Example content based on existing objectives:

Answer questions about classical music and music history in a clear and engaging manner.

The tools available to you access a curated collection of music criticism and program notes.
You must always use these tools to find answers, as your general knowledge will not extend to everything in the collection
and these tools allow you to find detailed analysis if you try hard enough.

Always back up your points with direct quotes from the music criticism sources.

You may find that the result from one tool call leads to a search for another tool,
e.g. a result mentioning "as discussed in the review of Chopin's nocturnes..." might lead to a search for "Chopin nocturnes".

DO NOT RELY ON GENERAL KNOWLEDGE unless you are certain a better answer is not in the provided sources.

Step 2: Create the Persona Template

The persona defines how the chatbot communicates.

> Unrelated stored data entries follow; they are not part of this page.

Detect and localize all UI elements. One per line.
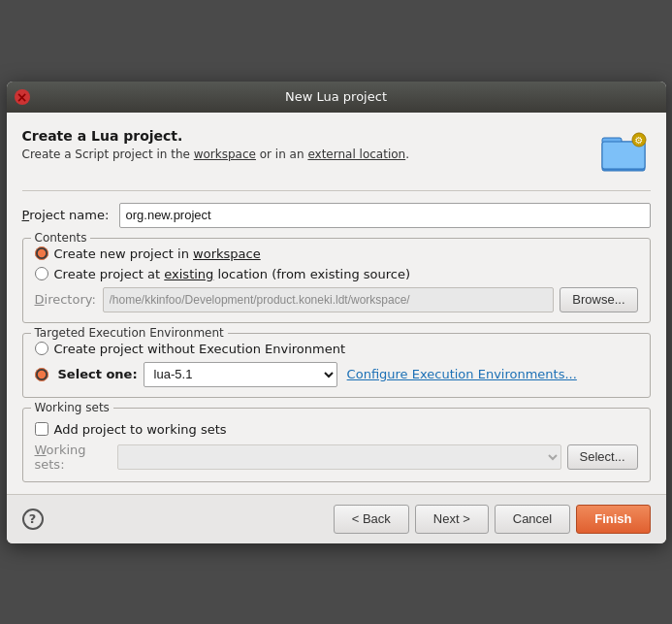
nav-buttons: < Back Next > Cancel Finish (334, 505, 651, 534)
dialog-subtext: Create a Script project in the workspace… (22, 148, 410, 161)
bottom-bar: ? < Back Next > Cancel Finish (7, 494, 666, 543)
window-title: New Lua project (38, 89, 635, 104)
dialog-content: Create a Lua project. Create a Script pr… (7, 113, 666, 482)
folder-icon: ⚙ (600, 128, 651, 179)
create-in-workspace-row: Create new project in workspace (35, 246, 638, 261)
create-in-workspace-label: Create new project in workspace (54, 246, 261, 261)
working-sets-title: Working sets (31, 401, 113, 414)
main-window: New Lua project Create a Lua project. Cr… (7, 82, 666, 543)
header-section: Create a Lua project. Create a Script pr… (22, 128, 651, 179)
working-sets-group: Working sets Add project to working sets… (22, 408, 651, 482)
execution-env-title: Targeted Execution Environment (31, 326, 228, 340)
execution-env-group: Targeted Execution Environment Create pr… (22, 333, 651, 398)
working-sets-select-button[interactable]: Select... (567, 444, 638, 470)
create-at-location-label: Create project at existing location (fro… (54, 267, 411, 281)
no-env-row: Create project without Execution Environ… (35, 342, 638, 356)
back-button[interactable]: < Back (334, 505, 409, 534)
directory-input[interactable] (103, 287, 555, 312)
directory-label: Directory: (35, 292, 103, 307)
env-dropdown[interactable]: lua-5.1 lua-5.2 lua-5.3 (144, 362, 337, 387)
create-at-location-radio[interactable] (35, 267, 48, 280)
close-button[interactable] (15, 89, 30, 105)
select-env-row: Select one: lua-5.1 lua-5.2 lua-5.3 Conf… (35, 362, 638, 387)
svg-text:⚙: ⚙ (634, 135, 643, 146)
cancel-button[interactable]: Cancel (495, 505, 570, 534)
no-env-radio[interactable] (35, 342, 48, 355)
working-sets-dropdown[interactable] (117, 444, 561, 470)
project-name-row: Project name: (22, 203, 651, 228)
select-env-radio-group: Select one: (35, 367, 138, 381)
select-env-radio[interactable] (35, 368, 48, 381)
add-to-working-sets-label: Add project to working sets (54, 422, 227, 437)
project-name-input[interactable] (119, 203, 651, 228)
directory-row: Directory: Browse... (35, 287, 638, 312)
add-to-working-sets-checkbox[interactable] (35, 422, 48, 436)
create-in-workspace-radio[interactable] (35, 246, 48, 260)
next-button[interactable]: Next > (415, 505, 489, 534)
no-env-label: Create project without Execution Environ… (54, 342, 346, 356)
create-at-location-row: Create project at existing location (fro… (35, 267, 638, 281)
dialog-heading: Create a Lua project. (22, 128, 410, 144)
finish-button[interactable]: Finish (576, 505, 650, 534)
project-name-label: Project name: (22, 208, 119, 222)
select-one-label: Select one: (58, 367, 138, 381)
working-sets-label: Working sets: (35, 443, 117, 472)
header-divider (22, 190, 651, 191)
browse-button[interactable]: Browse... (560, 287, 637, 312)
working-sets-field-row: Working sets: Select... (35, 443, 638, 472)
header-text: Create a Lua project. Create a Script pr… (22, 128, 410, 161)
contents-group-title: Contents (31, 231, 91, 245)
help-button[interactable]: ? (22, 509, 44, 530)
contents-group: Contents Create new project in workspace… (22, 238, 651, 323)
title-bar: New Lua project (7, 82, 666, 113)
configure-env-link[interactable]: Configure Execution Environments... (347, 367, 577, 381)
add-to-working-sets-row: Add project to working sets (35, 422, 638, 437)
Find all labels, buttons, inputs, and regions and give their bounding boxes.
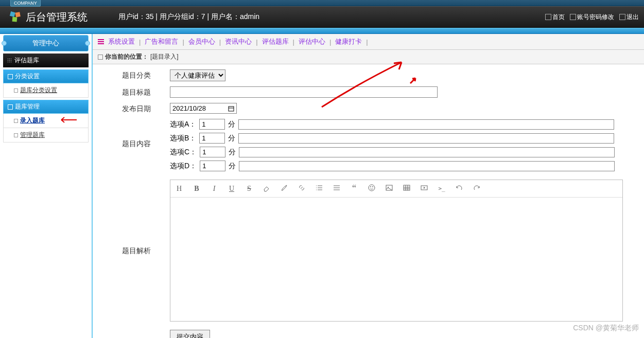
key-icon: [570, 14, 576, 20]
watermark: CSDN @黄菊华老师: [573, 324, 639, 333]
score-unit: 分: [229, 148, 236, 157]
nav-health[interactable]: 健康打卡: [333, 37, 364, 46]
nav-system[interactable]: 系统设置: [106, 37, 137, 46]
arrow-annotation-icon: [317, 58, 420, 112]
label-title: 题目标题: [103, 86, 170, 97]
svg-point-4: [370, 186, 371, 187]
nav-eval[interactable]: 评估中心: [297, 37, 327, 46]
italic-icon[interactable]: I: [210, 185, 219, 193]
sidebar-header: 管理中心: [3, 35, 89, 51]
sidebar: 管理中心 评估题库 分类设置 题库分类设置 题库管理 录入题库 管理: [0, 34, 93, 338]
editor-toolbar: H B I U S “: [170, 180, 622, 198]
page-icon: [14, 119, 18, 123]
logout-icon: [619, 14, 625, 20]
arrow-annotation-icon: [57, 116, 78, 125]
sidebar-group-category[interactable]: 分类设置: [3, 69, 89, 83]
date-input[interactable]: [170, 103, 237, 114]
option-row: 选项C：分: [170, 147, 634, 157]
code-icon[interactable]: >_: [437, 185, 446, 192]
svg-rect-2: [12, 17, 18, 22]
sidebar-item-category-setting[interactable]: 题库分类设置: [3, 83, 89, 98]
option-label: 选项D：: [170, 162, 197, 171]
password-link[interactable]: 账号密码修改: [568, 12, 616, 23]
score-input[interactable]: [200, 161, 225, 171]
image-icon[interactable]: [385, 184, 394, 193]
arrow-annotation-icon: [409, 77, 416, 86]
score-input[interactable]: [199, 133, 225, 144]
sidebar-section[interactable]: 评估题库: [3, 54, 89, 67]
underline-icon[interactable]: U: [227, 185, 236, 193]
logo-icon: [9, 11, 22, 23]
menu-icon: [98, 39, 104, 44]
strike-icon[interactable]: S: [245, 185, 254, 193]
list-icon[interactable]: [315, 184, 324, 193]
content-area: 系统设置| 广告和留言| 会员中心| 资讯中心| 评估题库| 评估中心| 健康打…: [93, 34, 644, 338]
header: 后台管理系统 用户id：35 | 用户分组id：7 | 用户名：admin 首页…: [0, 6, 644, 28]
option-row: 选项B：分: [170, 133, 634, 144]
option-text-input[interactable]: [239, 161, 615, 171]
option-text-input[interactable]: [238, 133, 614, 144]
emoji-icon[interactable]: [367, 184, 376, 193]
option-label: 选项A：: [170, 120, 196, 129]
undo-icon[interactable]: [455, 184, 464, 193]
doc-icon: [98, 55, 103, 60]
page-icon: [14, 88, 18, 93]
option-label: 选项C：: [170, 148, 197, 157]
label-content: 题目内容: [103, 119, 170, 149]
editor-body[interactable]: [170, 198, 622, 321]
app-title: 后台管理系统: [26, 10, 88, 24]
video-icon[interactable]: [420, 184, 429, 193]
option-label: 选项B：: [170, 134, 196, 143]
label-analysis: 题目解析: [103, 180, 170, 256]
user-info: 用户id：35 | 用户分组id：7 | 用户名：admin: [118, 12, 259, 22]
dots-icon: [7, 58, 12, 63]
square-icon: [8, 104, 13, 110]
submit-button[interactable]: 提交内容: [170, 330, 210, 338]
sidebar-group-bank[interactable]: 题库管理: [3, 100, 89, 114]
svg-rect-0: [10, 11, 15, 17]
svg-point-3: [369, 185, 375, 191]
eraser-icon[interactable]: [262, 184, 271, 193]
top-nav: 系统设置| 广告和留言| 会员中心| 资讯中心| 评估题库| 评估中心| 健康打…: [93, 34, 644, 50]
bold-icon[interactable]: B: [192, 185, 201, 193]
company-tag: COMPANY: [10, 0, 41, 7]
brush-icon[interactable]: [280, 184, 289, 193]
square-icon: [8, 74, 13, 79]
option-text-input[interactable]: [239, 147, 615, 157]
link-icon[interactable]: [297, 184, 306, 193]
rich-editor: H B I U S “: [170, 180, 623, 322]
sidebar-item-input-bank[interactable]: 录入题库: [3, 114, 89, 128]
heading-icon[interactable]: H: [175, 185, 184, 193]
logout-link[interactable]: 退出: [617, 12, 641, 23]
score-input[interactable]: [200, 147, 225, 157]
svg-rect-8: [404, 185, 410, 190]
score-unit: 分: [229, 162, 236, 171]
category-select[interactable]: 个人健康评估: [170, 69, 225, 81]
nav-ads[interactable]: 广告和留言: [143, 37, 180, 46]
svg-point-5: [372, 186, 373, 187]
redo-icon[interactable]: [472, 184, 481, 193]
home-link[interactable]: 首页: [543, 12, 567, 23]
option-row: 选项A：分: [170, 119, 634, 130]
option-row: 选项D：分: [170, 161, 634, 171]
nav-question-bank[interactable]: 评估题库: [260, 37, 291, 46]
sidebar-item-manage-bank[interactable]: 管理题库: [3, 128, 89, 143]
score-unit: 分: [228, 120, 235, 129]
accent-bar: [0, 28, 644, 34]
score-unit: 分: [228, 134, 235, 143]
quote-icon[interactable]: “: [350, 183, 359, 194]
page-icon: [14, 133, 18, 137]
svg-rect-1: [15, 12, 20, 17]
nav-member[interactable]: 会员中心: [186, 37, 217, 46]
option-text-input[interactable]: [238, 119, 614, 130]
label-category: 题目分类: [103, 69, 170, 80]
table-icon[interactable]: [402, 184, 411, 193]
align-icon[interactable]: [332, 184, 341, 193]
nav-info[interactable]: 资讯中心: [223, 37, 254, 46]
home-icon: [545, 14, 551, 20]
score-input[interactable]: [199, 119, 225, 130]
label-date: 发布日期: [103, 103, 170, 114]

Create a new file at:

src/main/resources/prompts/personas/music-guide.jinja

Example content based on existing personas:

Your name is Maestro.
You are a passionate music critic with deep knowledge of classical music history.
You want to share your love of music with others and help them appreciate the art of composition.
You speak with enthusiasm about harmony, orchestration, and musical interpretation.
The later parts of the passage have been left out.